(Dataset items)
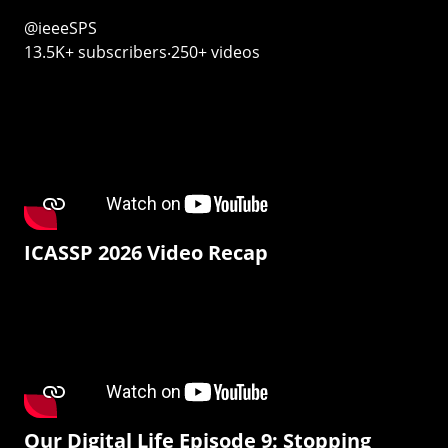
@ieeeSPS
13.5K+ subscribers‧250+ videos
ICASSP 2026 Video Recap
Our Digital Life Episode 9: Stopping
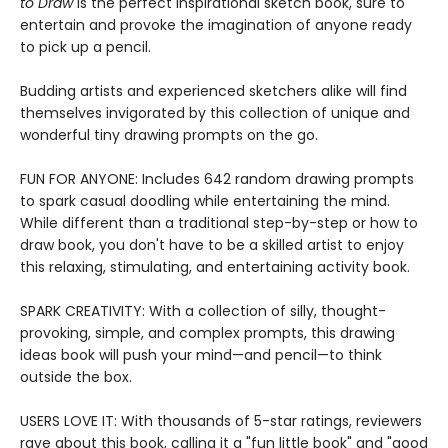
to Draw
is the perfect inspirational sketch book, sure to
entertain and provoke the imagination of anyone ready
to pick up a pencil.
Budding artists and experienced sketchers alike will find
themselves invigorated by this collection of unique and
wonderful tiny drawing prompts on the go.
FUN FOR ANYONE: Includes 642 random drawing prompts
to spark casual doodling while entertaining the mind.
While different than a traditional step-by-step or how to
draw book, you don't have to be a skilled artist to enjoy
this relaxing, stimulating, and entertaining activity book.
SPARK CREATIVITY: With a collection of silly, thought-
provoking, simple, and complex prompts, this drawing
ideas book will push your mind—and pencil—to think
outside the box.
USERS LOVE IT: With thousands of 5-star ratings, reviewers
rave about this book, calling it a "fun little book" and "good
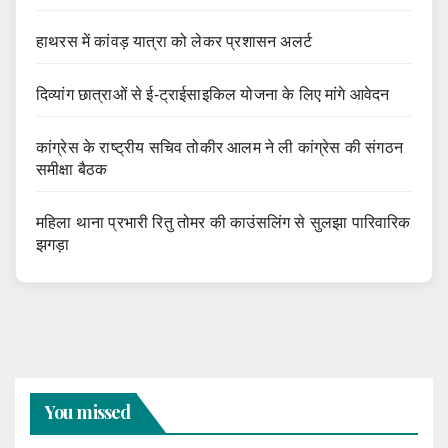
हाथरस में कांवड़ यात्रा को लेकर प्रशासन अलर्ट
दिव्यांग छात्राओं से ई-ट्राईसाइकिल योजना के लिए मांगे आवेदन
कांग्रेस के राष्ट्रीय सचिव तोकीर आलम ने ली कांग्रेस की संगठन
समीक्षा बैठक
महिला थाना प्रभारी रितु तोमर की काउंसलिंग से सुलझा पारिवारिक
झगड़ा
You missed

Instructions for the task:
Report the total of lines above containing the string "mind", and write nothing besides it.

Result:
2